The above fails in only one case: Free space on the drive is very low. In that case, I would probably just do the repairs in-RAM and mount the filesystem readonly, and have a link to a wiki page on possible manual repair routes.

j16sdiz · on March 21, 2024

>The above fails in only one case: Free space on the drive is very low.

No. Most of the block will be marked as unsure in first step -- because most of them had been used before thanks to CoW

londons_explore · on March 21, 2024

A heuristic could be written like 'protect the latest version of each node, plus 2 prior versions, but anything older you find, treat it as free apace'.

nolist_policy · on March 20, 2024

Best send a bugreport to the btrfs mailing list at linux-btrfs@vger.kernel.org.

If possible include the last kernel log entries before it corrupted. Include kernel version, drive model and drive firmware version.

thequux · on March 21, 2024

Huh. I've been running btrfs on a number of systems for probably 12 years at this point. One array in particular was 12TiB of raw storage used for storing VM images in heavy use. Each disk had ~9 years of spindle-on time before I happened to look closely at the SMART output and realized that they were all ST3000DM001's and promptly swapped them all out. The only issue I've ever run into is running out of metadata chunks and needing to rebalance, and that was just once.

matheusmoreira · on March 20, 2024

> Compared to this, ext4 is rock solid.

Ext4 is the most reliable file system I have ever used. Just works and has never failed on me, not even once. No idea why btrfs can't match its quality despite over a decade of development.

riku_iki · on March 20, 2024

how do you know it was issue with FS and not actual hardware/disk?..

viraptor · on March 20, 2024

Yeah, that's the fun part of the ext/btrfs corruption posts. If you got repeating corruption on btrfs on the same drive but not on ext, how do you know it's not just a drive failure that ext is not able to notice? What would happen if you tried ext with dm-integrity?

champtar · on March 21, 2024

Bad DIMM is a thing, even more so on consumer HW that lack ECC. I recommend you run memtest

west0n · on March 20, 2024

The vast majority of databases currently recommend using XFS.

londons_explore · on March 20, 2024

All modern databases do large block streaming appending writes, and small random reads, usually of just a handful of files.

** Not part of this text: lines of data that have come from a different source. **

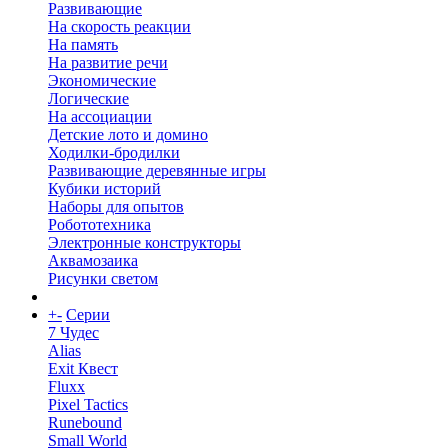
Развивающие
На скорость реакции
На память
На развитие речи
Экономические
Логические
На ассоциации
Детские лото и домино
Ходилки-бродилки
Развивающие деревянные игры
Кубики историй
Наборы для опытов
Робототехника
Электронные конструкторы
Аквамозаика
Рисунки светом
+
-
Серии
7 Чудес
Alias
Exit Квест
Fluxx
Pixel Tactics
Runebound
Small World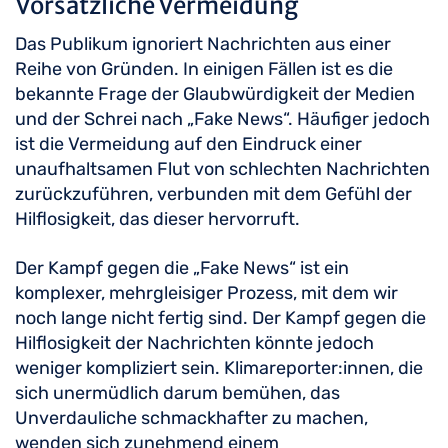
Vorsätzliche Vermeidung
Das Publikum ignoriert Nachrichten aus einer
Reihe von Gründen. In einigen Fällen ist es die
bekannte Frage der Glaubwürdigkeit der Medien
und der Schrei nach „Fake News“. Häufiger jedoch
ist die Vermeidung auf den Eindruck einer
unaufhaltsamen Flut von schlechten Nachrichten
zurückzuführen, verbunden mit dem Gefühl der
Hilflosigkeit, das dieser hervorruft.
Der Kampf gegen die „Fake News“ ist ein
komplexer, mehrgleisiger Prozess, mit dem wir
noch lange nicht fertig sind. Der Kampf gegen die
Hilflosigkeit der Nachrichten könnte jedoch
weniger kompliziert sein. Klimareporter:innen, die
sich unermüdlich darum bemühen, das
Unverdauliche schmackhafter zu machen,
wenden sich zunehmend einem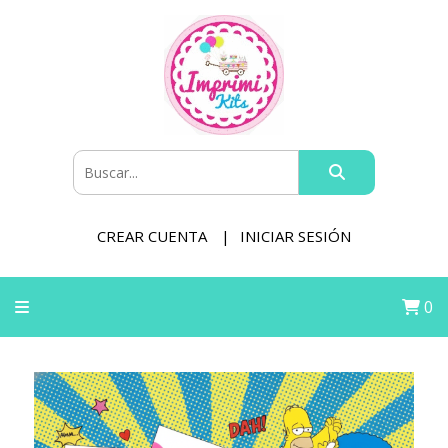
CREAR CUENTA
INICIAR SESIÓN
0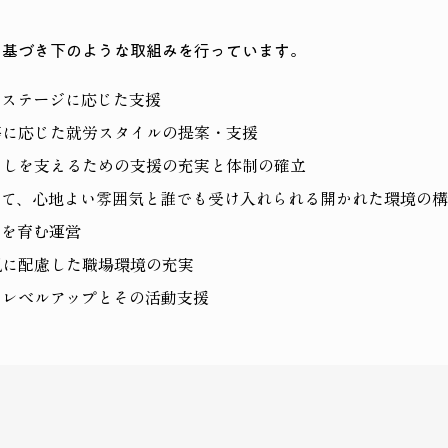
に基づき下のような取組みを行っています。
フステージに応じた支援
等に応じた就労スタイルの提案・支援
らしを支えるための支援の充実と体制の確立
して、心地よい雰囲気と誰でも受け入れられる開かれた環境の
間を育む運営
況に配慮した職場環境の充実
るレベルアップとその活動支援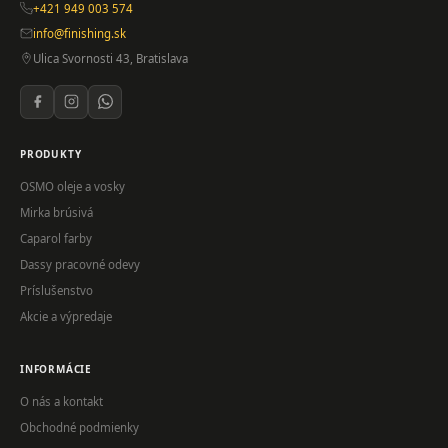
+421 949 003 574
info@finishing.sk
Ulica Svornosti 43, Bratislava
PRODUKTY
OSMO oleje a vosky
Mirka brúsivá
Caparol farby
Dassy pracovné odevy
Príslušenstvo
Akcie a výpredaje
INFORMÁCIE
O nás a kontakt
Obchodné podmienky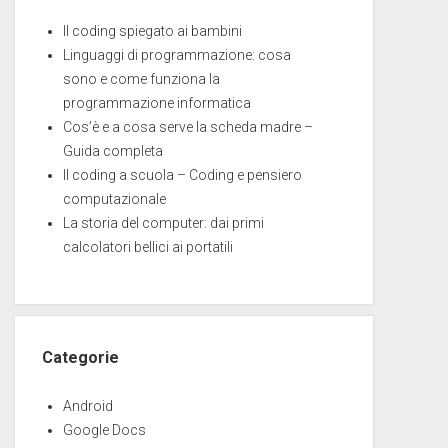
Il coding spiegato ai bambini
Linguaggi di programmazione: cosa
sono e come funziona la
programmazione informatica
Cos’è e a cosa serve la scheda madre –
Guida completa
Il coding a scuola – Coding e pensiero
computazionale
La storia del computer: dai primi
calcolatori bellici ai portatili
Categorie
Android
Google Docs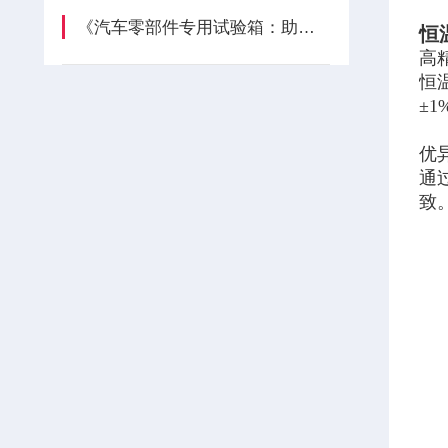
《汽车零部件专用试验箱：助力汽车产业质量提升》
恒
高
恒
±
优
通
致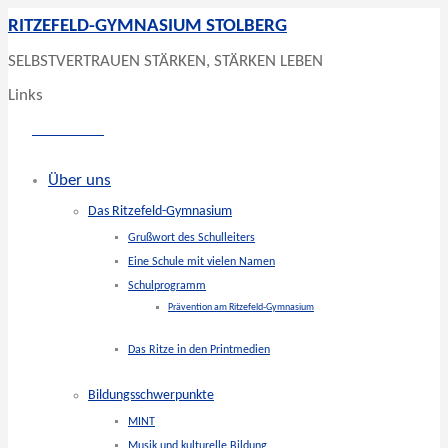
RITZEFELD-GYMNASIUM STOLBERG
SELBSTVERTRAUEN STÄRKEN, STÄRKEN LEBEN
Links
Über uns
Das Ritzefeld-Gymnasium
Grußwort des Schulleiters
Eine Schule mit vielen Namen
Schulprogramm
Prävention am Ritzefeld-Gymnasium
Das Ritze in den Printmedien
Bildungsschwerpunkte
MINT
Musik und kulturelle Bildung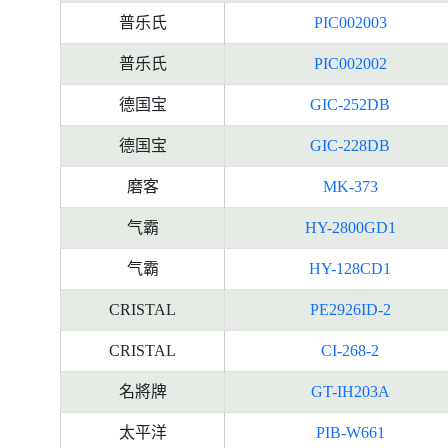
普乐氏
PIC002003
普乐氏
PIC002002
德国宝
GIC-252DB
德国宝
GIC-228DB
磨客
MK-373
气霸
HY-2800GD1
气霸
HY-128CD1
CRISTAL
PE2926ID-2
CRISTAL
CI-268-2
名將牌
GT-IH203A
太平洋
PIB-W661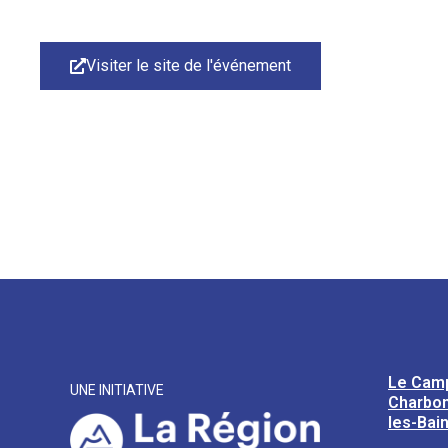
Visiter le site de l'événement
Le Cam
UNE INITIATIVE
Charbon
les-Bai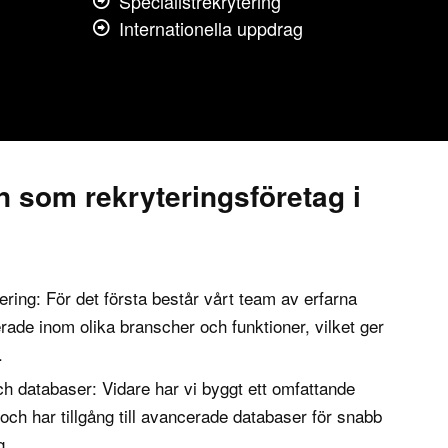
Specialistrekrytering
Internationella uppdrag
n som rekryteringsföretag i
ering: För det första består vårt team av erfarna
erade inom olika branscher och funktioner, vilket ger
.
h databaser: Vidare har vi byggt ett omfattande
och har tillgång till avancerade databaser för snabb
g.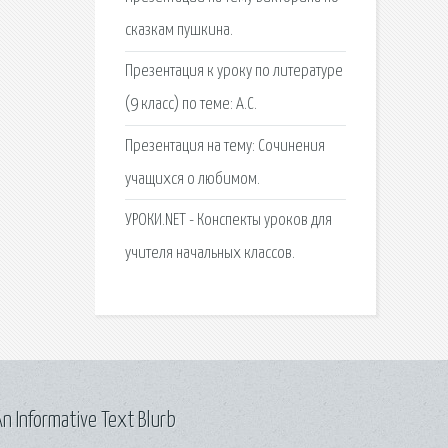
сказкам пушкина.
Презентация к уроку по литературе
(9 класс) по теме: А.С.
Презентация на тему: Сочинения
учащихся о любимом.
УРОКИ.NET - Конспекты уроков для
учителя начальных классов.
n Informative Text Blurb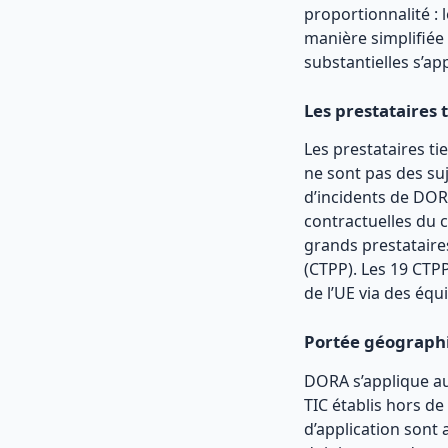
proportionnalité : 
manière simplifiée 
substantielles s’ap
Les prestataires 
Les prestataires ti
ne sont pas des su
d’incidents de DORA
contractuelles du 
grands prestataires
(CTPP). Les 19 CTP
de l’UE via des éq
Portée géographiq
DORA s’applique aux
TIC établis hors de
d’application sont 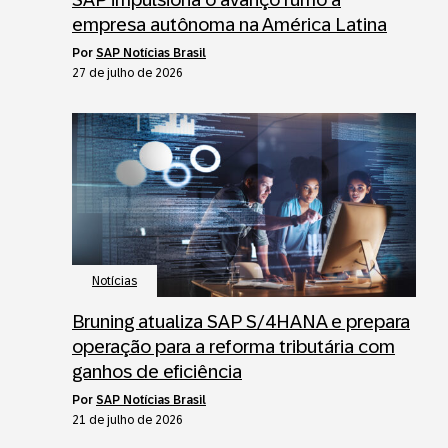
empresa autônoma na América Latina
por
SAP Notícias Brasil
27 de julho de 2026
Notícias
Bruning atualiza SAP S/4HANA e prepara
operação para a reforma tributária com
ganhos de eficiência
por
SAP Notícias Brasil
21 de julho de 2026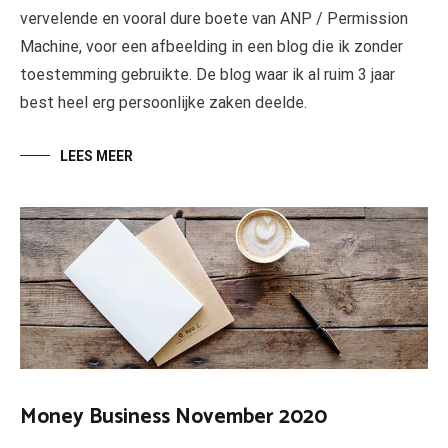
vervelende en vooral dure boete van ANP / Permission
Machine, voor een afbeelding in een blog die ik zonder
toestemming gebruikte. De blog waar ik al ruim 3 jaar
best heel erg persoonlijke zaken deelde.
LEES MEER
Money Business November 2020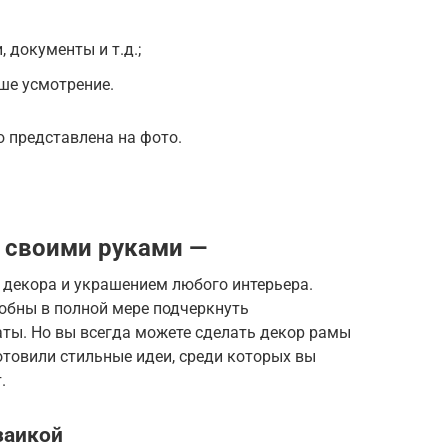
 документы и т.д.;
ше усмотрение.
 представлена на фото.
 своими руками —
декора и украшением любого интерьера.
обны в полной мере подчеркнуть
ты. Но вы всегда можете сделать декор рамы
отовили стильные идеи, среди которых вы
.
заикой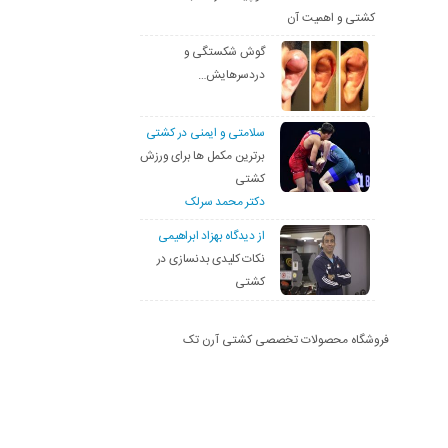
کشتی و اهمیت آن
گوش شکستگی و
دردسرهایش…
سلامتی و ایمنی در کشتی
برترین مکمل ها برای ورزش
کشتی
دکتر محمد سرلک
از دیدگاه بهزاد ابراهیمی
نکات کلیدی بدنسازی در
کشتی
فروشگاه محصولات تخصصی کشتی آرن تک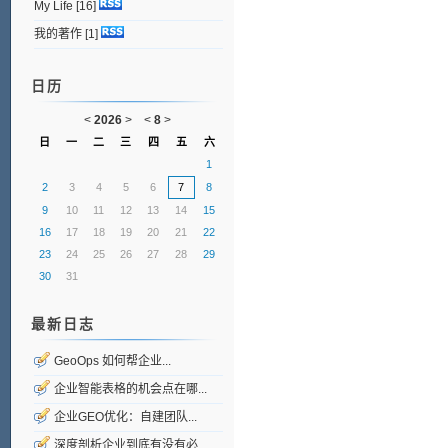
My Life
[16]
我的著作
[1]
日历
<
2026
>
<
8
>
日
一
二
三
四
五
六
1
2
3
4
5
6
7
8
9
10
11
12
13
14
15
16
17
18
19
20
21
22
23
24
25
26
27
28
29
30
31
最新日志
GeoOps 如何帮企业...
企业智能表格的机会点在哪...
企业GEO优化：自建团队...
深度剖析企业到底有没有必...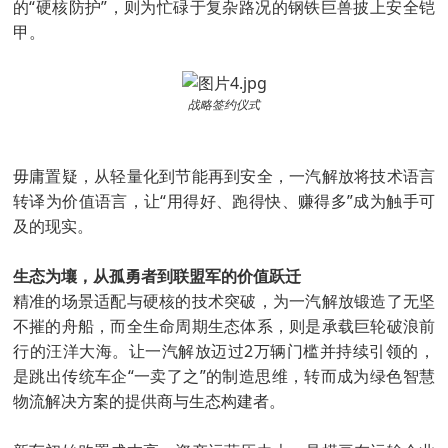
的“硬核防护”，则为忙碌于复杂路况的钢铁巨兽披上安全铠
甲。
战略签约仪式
毋庸置疑，从轻量化到节能再到安全，一汽解放将技术语言
转译为价值语言，让“用得好、跑得快、赚得多”成为触手可
及的现实。
生态为壤，从孤勇者到联盟军的价值跃迁
精准的场景适配与硬核的技术突破，为一汽解放锻造了无坚
不摧的舟船，而全生命周期生态体系，则是承载巨轮破浪前
行的汪洋大海。让一汽解放迈过2万辆门槛并持续引领的，
是跳出传统车企“一卖了之”的制造思维，转而成为绿色智慧
物流解决方案的提供商与生态构建者。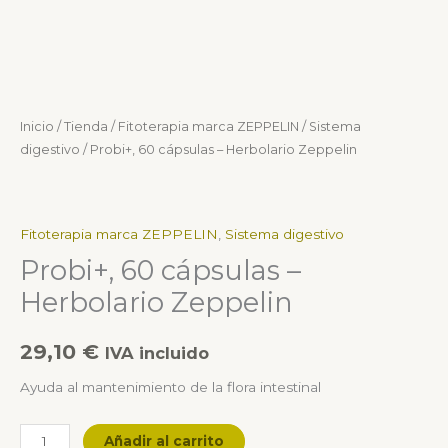
Inicio
/
Tienda
/
Fitoterapia marca ZEPPELIN
/
Sistema
digestivo
/ Probi+, 60 cápsulas – Herbolario Zeppelin
Fitoterapia marca ZEPPELIN
,
Sistema digestivo
Probi+, 60 cápsulas –
Herbolario Zeppelin
29,10
€
IVA incluido
Ayuda al mantenimiento de la flora intestinal
Añadir al carrito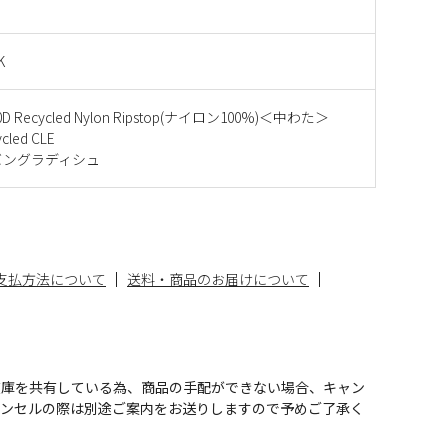
K
 Recycled Nylon Ripstop(ナイロン100%)＜中わた＞
cled CLE
バングラディシュ
支払方法について
送料・商品のお届けについて
在庫を共有している為、商品の手配ができない場合、キャン
ャンセルの際は別途ご案内をお送りしますので予めご了承く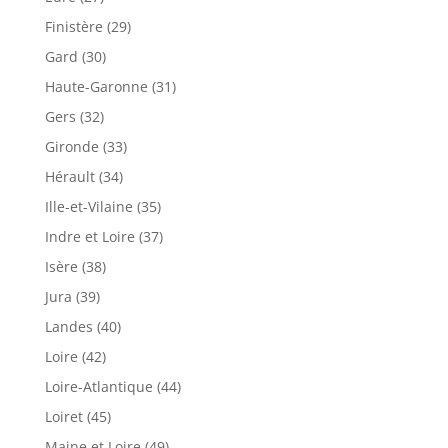
Finistère (29)
Gard (30)
Haute-Garonne (31)
Gers (32)
Gironde (33)
Hérault (34)
Ille-et-Vilaine (35)
Indre et Loire (37)
Isère (38)
Jura (39)
Landes (40)
Loire (42)
Loire-Atlantique (44)
Loiret (45)
Maine et Loire (49)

It ought to be easy to design a filesystem which can have pretty much zero overhead for those two operations. I'm kinda disappointed that every filesystem doesn't perform identically for the database workload.

I totally understand that different file systems would do different tradeoffs affecting directory listing, tiny file creation/deletion, traversing deep directory trees, etc. But random reads of a huge file ought to perform near identically to the underlying storage medium.

rubiquity · on March 20, 2024

What you’re describing is basically ext4. I do know there are some proprietary databases that use raw block devices. The downside being that you also need to make your own user space utilities for inspecting and managing it.

west0n · on March 20, 2024

I'm very curious if there are any databases running in production environments on Btrfs or ZFS.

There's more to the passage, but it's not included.